Shell floors are left empty for future expansion.

Evers said the shell floor will accommodate the growth the center has seen since he took over as director, growing patient volume from 60,000 in 2009, to 93,000 in 2023.

“It’s sort of the mantra, you build it and they will come,” he said.

What it means to patients

The current Markey Center takes up 228,237 square feet across six buildings. In the new cancer and ambulatory service center, 300,000 square feet of space will be dedicated solely to cancer services.

The cancer center will also hire 40-50 more physicians over the next 10 years, Evers said.

Along with more clinical trial offerings, the expansion of the cancer center will bring a space dedicated to CAR T-cell therapy which lets doctors teach patient’s own immune systems to attack cancer.

Evers said CAR T-cell therapy eliminates the need for some patients to get chemotherapy.
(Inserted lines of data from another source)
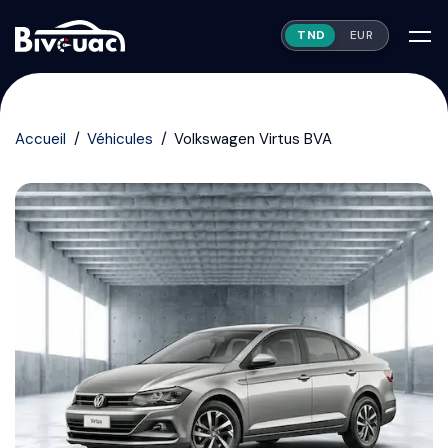
TND
EUR
Accueil
Véhicules
Volkswagen Virtus BVA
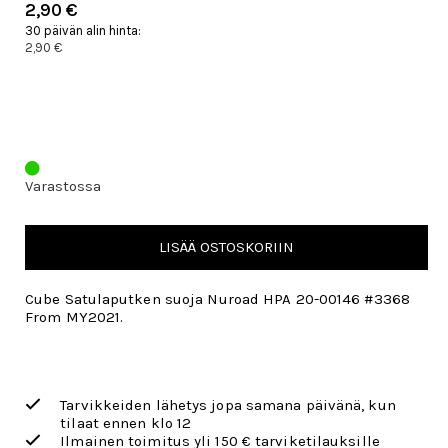
2,90 €
30 päivän alin hinta:
2,90 €
Varastossa
LISÄÄ OSTOSKORIIN
Cube Satulaputken suoja Nuroad HPA 20-00146 #3368
From MY2021.
Tarvikkeiden lähetys jopa samana päivänä, kun
tilaat ennen klo 12
Ilmainen toimitus yli 150 € tarviketilauksille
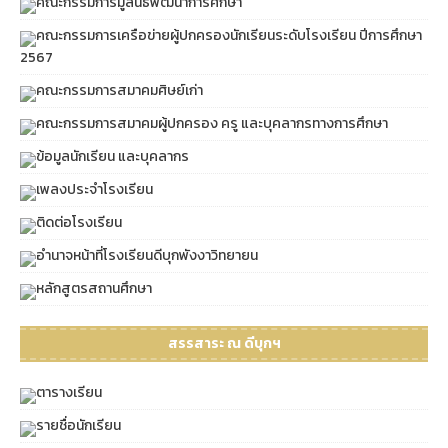
คณะกรรมการมูลนิธิพัฒนาการศึกษา
คณะกรรมการเครือข่ายผู้ปกครองนักเรียนระดับโรงเรียน ปีการศึกษา
2567
คณะกรรมการสมาคมศิษย์เก่า
คณะกรรมการสมาคมผู้ปกครอง ครู และบุคลากรทางการศึกษา
ข้อมูลนักเรียน และบุคลากร
เพลงประจำโรงเรียน
ติดต่อโรงเรียน
อำนาจหน้าที่โรงเรียนดีบุกพังงาวิทยายน
หลักสูตรสถานศึกษา
สรรสาระ ณ ดีบุกฯ
ตารางเรียน
รายชื่อนักเรียน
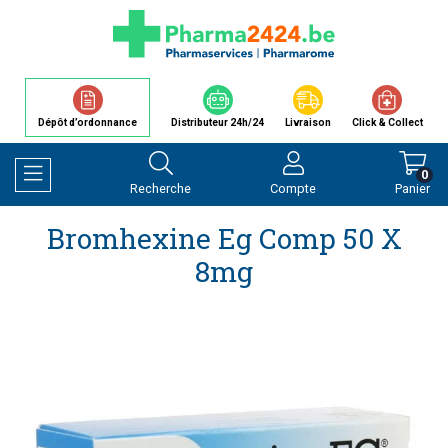
Dépôt d’ordonnance
Distributeur 24h/24
Livraison
Click & Collect
0
Recherche
Compte
Panier
Afficher la navigation
Bromhexine Eg Comp 50 X
8mg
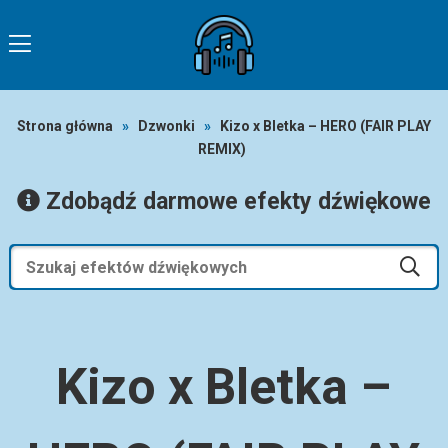
Strona główna
»
Dzwonki
»
Kizo x Bletka – HERO (FAIR PLAY
REMIX)
Zdobądź darmowe efekty dźwiękowe
Kizo x Bletka –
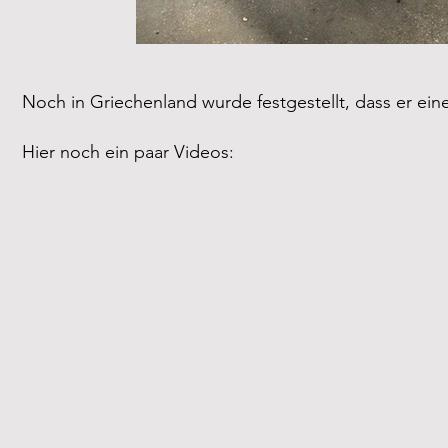
Noch in Griechenland wurde festgestellt, dass er ein
Hier noch ein paar Videos:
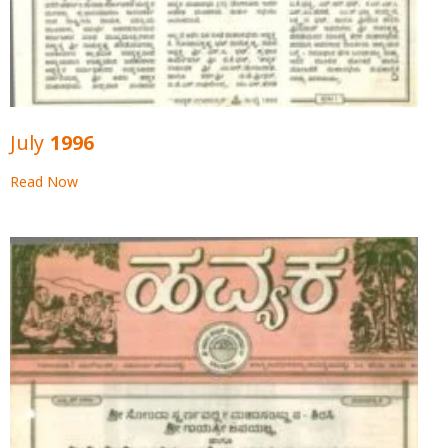
July 1996
Read Now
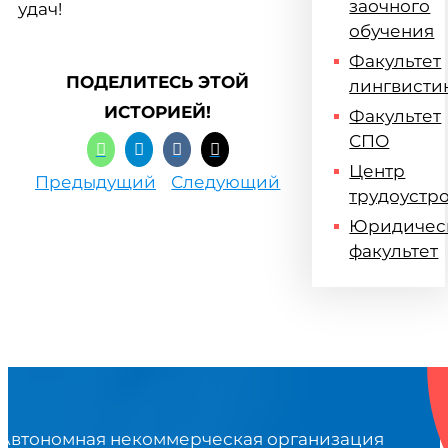
заочного
удач!
обучения
Факультет
ПОДЕЛИТЕСЬ ЭТОЙ
лингвисти
ИСТОРИЕЙ!
Факультет
СПО
Центр
Предыдущий
Следующий
трудоустр
Юридичес
факультет
Автономная некоммерческая организация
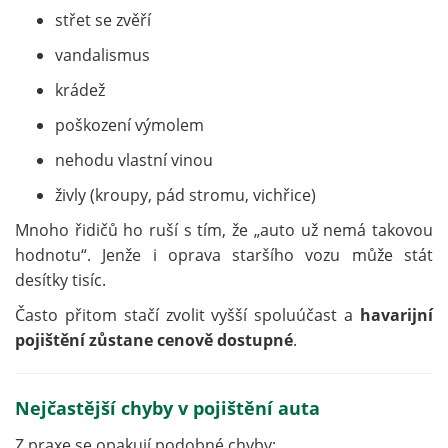
střet se zvěří
vandalismus
krádež
poškození výmolem
nehodu vlastní vinou
živly (kroupy, pád stromu, vichřice)
Mnoho řidičů ho ruší s tím, že „auto už nemá takovou
hodnotu“. Jenže i oprava staršího vozu může stát
desítky tisíc.
Často přitom stačí zvolit vyšší spoluúčast a
havarijní
pojištění zůstane cenově dostupné
.
Nejčastější chyby v pojištění auta
Z praxe se opakují podobné chyby:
“Those possibilities of obtaining really cutting-edge therapies that are directed towards the patients’ mutations is a huge deal for our Kentucky population, because this is the only place that they’re going to be able to get that,” he said.
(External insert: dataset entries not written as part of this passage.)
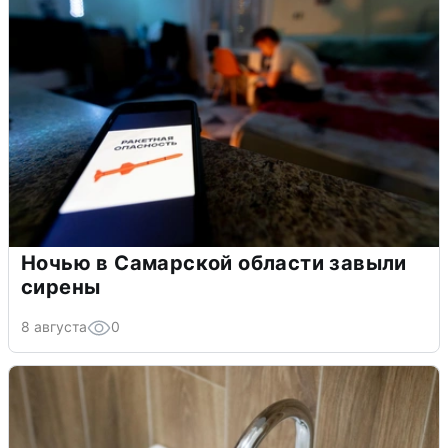
Ночью в Самарской области завыли
сирены
8 августа
0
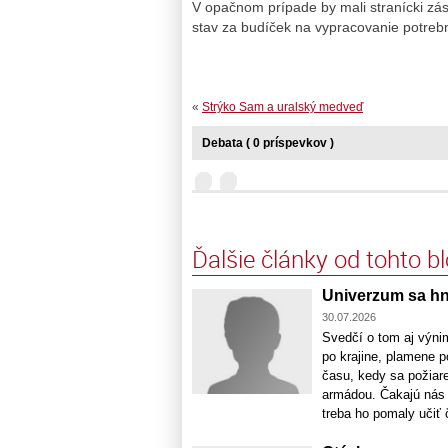
V opačnom prípade by mali stranícki zá
stav za budíček na vypracovanie potrebne
«
Strýko Sam a uralský medveď
Debata ( 0 príspevkov )
Ďalšie články od tohto b
Univerzum sa h
30.07.2026
Svedčí o tom aj výni
po krajine, plamene p
času, kedy sa požiare
armádou. Čakajú nás 
treba ho pomaly učiť č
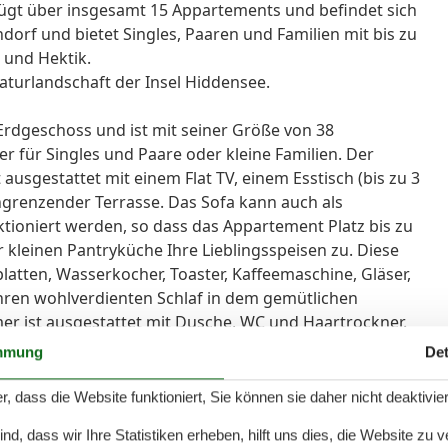
ügt über insgesamt 15 Appartements und befindet sich
ndorf und bietet Singles, Paaren und Familien mit bis zu
 und Hektik.
Naturlandschaft der Insel Hiddensee.
rdgeschoss und ist mit seiner Größe von 38
 für Singles und Paare oder kleine Familien. Der
ausgestattet mit einem Flat TV, einem Esstisch (bis zu 3
grenzender Terrasse. Das Sofa kann auch als
ktioniert werden, so dass das Appartement Platz bis zu
er kleinen Pantryküche Ihre Lieblingsspeisen zu. Diese
latten, Wasserkocher, Toaster, Kaffeemaschine, Gläser,
Ihren wohlverdienten Schlaf in dem gemütlichen
r ist ausgestattet mit Dusche, WC und Haartrockner.
mmung
Det
ereits am Anreisetag in vollen Zügen genießen können,
chepaket für Sie hinzugebucht. In diesem Fall ist das
r, dass die Website funktioniert, Sie können sie daher nicht deaktivie
senden bereits bezogen und ein Duschtuch sowie ein
d, dass wir Ihre Statistiken erheben, hilft uns dies, die Website zu 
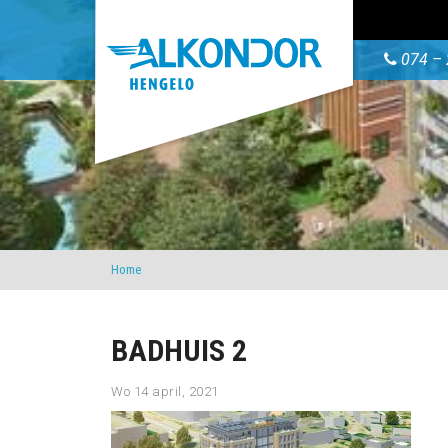
074 – 
Home
BADHUIS 2
Wo 14 april, 2021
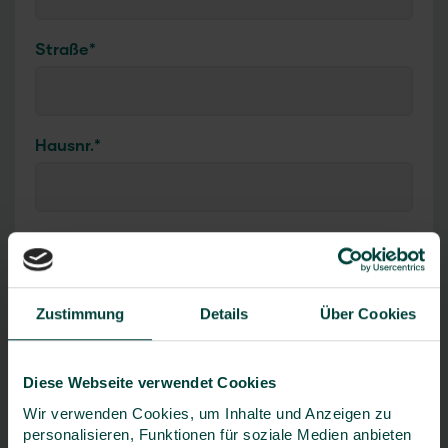
Straße
*
Hausnr.
*
PLZ
*
Zustimmung
Details
Über Cookies
Ort
*
Diese Webseite verwendet Cookies
Wir verwenden Cookies, um Inhalte und Anzeigen zu
personalisieren, Funktionen für soziale Medien anbieten
Land
*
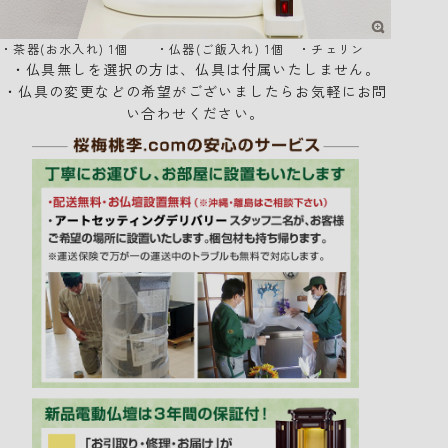
・茶器(お水入れ) 1個 ・仏器(ご飯入れ) 1個 ・チェリン
・仏具無しを選択の方は、仏具は付属いたしません。
・仏具の変更などの希望がございましたらお気軽にお問
い合わせください。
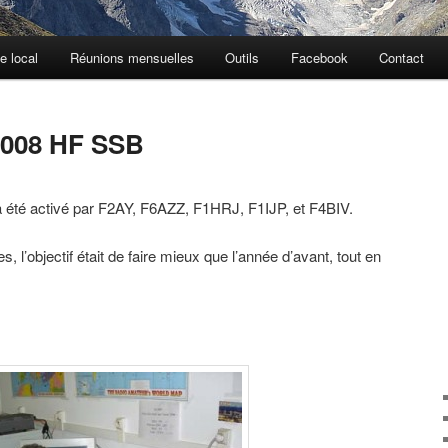
e local
Réunions mensuelles
Outils
Facebook
Contact
2008 HF SSB
 a été activé par F2AY, F6AZZ, F1HRJ, F1IJP, et F4BIV.
l’objectif était de faire mieux que l’année d’avant, tout en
What will be inside the new building?

One floor of the building will be dedicated to a new outpatient spine care clinic, bringing together physical medicine and rehabilitation, orthopedics, neurosurgery and anesthesiology to treat back pain.

The greatest advantage to patients: Consolidated services.

Instead of sending patients to different buildings to complete part of their spine care work-up, it all will be located on one floor. Dr. Craig van Horne, chair of neurosurgery, said having the four departments on one floor will help tackle the long wait times spine patients currently face.

“Everything will be available for the patient in one setting,” van Horne said.

L-R: Rodney Parsons-Parkin’s Disease patient, Dr. Craig van Horne-UK assistant professor of neurosurgery and principle investigator of the clinical trial, Dr. Greg Gerhardt-UK professor of anatomy & neurobiology and director of the Morris K. Udall Parkinson’s Disease Research Center of Excellence, Eli Capilouto- UK president, during a morning news conference concerning the University of Kentucky’s trial of a promising new treatment strategy for Parkinson’s Disease, held in the Charles Wethington Building on the UK campus in Lexington, Ky., Monday, November, 18, 2013. UK is the first in the U.S. to conduct a clinical trial to investigate the new treatment strategy. Photo by Charles Bertram | Staff

“Right now, if you wanted to get in as a new patient visit, there’s about an eight-week delay. Then, if it’s decided that you do need surgery, there’s another six week delay to get into the operating room. We can’t get our patients in fast enough.”

The new layout will expand physical therapy offerings, which is especially important since roughly 80% of patients seen for a first evaluation at UK’s neurosurgical clinic don’t need surgery, officials said. Having non-surgical spine care all on one floor will give patients the help they need faster.

“If you have spine issues, back pain, one of the things that’s limited is gonna be mobility. You can imagine having to get in and out of a car and traveling -- that’s a lot,” van Horne said. “It eliminates a lot of that. You’ll have everybody working together as a team. The coordination of care is going to be really valuable.”